Artwork
From cartoonist Howard Cruse I bought one of the original pages of artwork to his amazing graphic novel Stuck Rubber Baby. It’s page one of the story and I feel kinda privileged to have it. That novel is an amazing, powerful work…if you haven’t read it yet you really should.
Howard posted a note about how the artwork contains a correction patch to resolve how he’d initially drawn the story’s main character, with how he’d drawn him as he continued working on the story. It took him years to finish it, and when he got done he could see there were some changes he needed to make on the pages he’d drawn years before.
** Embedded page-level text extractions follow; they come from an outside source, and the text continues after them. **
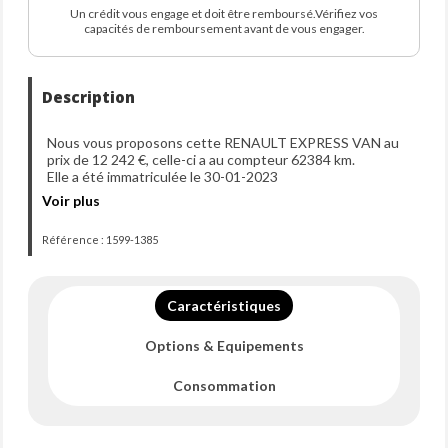
Un crédit vous engage et doit être remboursé.Vérifiez vos
capacités de remboursement avant de vous engager.
Description
Nous vous proposons cette RENAULT EXPRESS VAN au
prix de 12 242 €, celle-ci a au compteur 62384 km.
Elle a été immatriculée le 30-01-2023
Voir plus
Référence : 1599-1385
Caractéristiques
Options & Equipements
Consommation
That’s normal in artwork that’s meant for publication, and those of us who buy originals of this sort of artwork do (or should) value it for precisely that wonderful insight into the artist’s process you get from seeing how the work was made, corrections and all. And I, just a happy amateur, know how it is to look back on what you did years ago and see everything that’s wrong with it. Look at my early strips of A Coming Out Story and compare them with the most current ones and you can see my drawing technique on the series improving pretty drastically. As they say, practice makes perfect…especially when you have no idea what you’re doing. If I wanted to make those early strips look consistent with the new ones I’d pretty much have to redraw them all from scratch.
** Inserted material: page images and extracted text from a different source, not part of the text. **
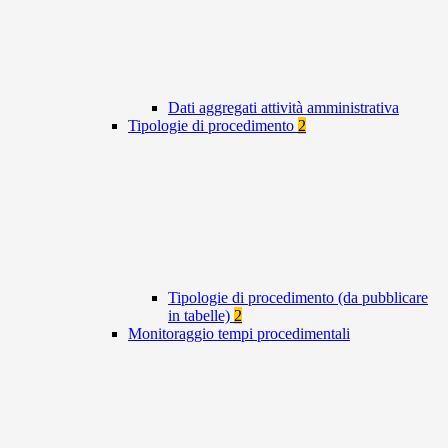
Dati aggregati attività amministrativa
Tipologie di procedimento
2
Tipologie di procedimento (da pubblicare
in tabelle)
2
Monitoraggio tempi procedimentali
My work does not have the polish a formally trained and really good professional can put on it. I am a hunt-and-peck draftsman at best. But grant me this at least: I am doing my best. Sometimes I look back on what I’ve done previously and I cringe. Hell, sometimes I look at what I’ve just done and I cringe. But I keep telling myself that if I give up I will never improve, so I keep doing it.
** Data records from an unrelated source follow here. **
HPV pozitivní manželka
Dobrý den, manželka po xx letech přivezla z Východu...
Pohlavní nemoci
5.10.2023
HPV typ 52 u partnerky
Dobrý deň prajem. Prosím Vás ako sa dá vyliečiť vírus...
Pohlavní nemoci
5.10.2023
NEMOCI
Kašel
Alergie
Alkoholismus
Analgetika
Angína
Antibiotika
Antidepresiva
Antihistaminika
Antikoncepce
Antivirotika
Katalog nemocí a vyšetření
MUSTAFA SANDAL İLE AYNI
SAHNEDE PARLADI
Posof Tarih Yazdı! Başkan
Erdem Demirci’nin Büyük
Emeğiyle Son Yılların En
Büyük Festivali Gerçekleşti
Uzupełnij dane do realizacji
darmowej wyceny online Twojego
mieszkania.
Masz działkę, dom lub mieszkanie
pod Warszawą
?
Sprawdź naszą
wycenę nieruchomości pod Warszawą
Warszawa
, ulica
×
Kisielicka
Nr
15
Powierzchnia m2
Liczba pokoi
And…I have the need. If you feel it too then you know what I’m talking about. I couldn’t stop if I wanted to. The drawings, the photography, I get no reward for any of it other than that feeling of fulfillment when it’s finally out of me, and, surprisingly, a very small but devoted readership for A Coming Out Story (some of whom keep nudging me from time to time to keep working on the damn thing). So when I sit down to my drafting table I give it everything I have. But I am no professional artist. I know this. Hopefully the story I’m telling makes up for the skills I lack.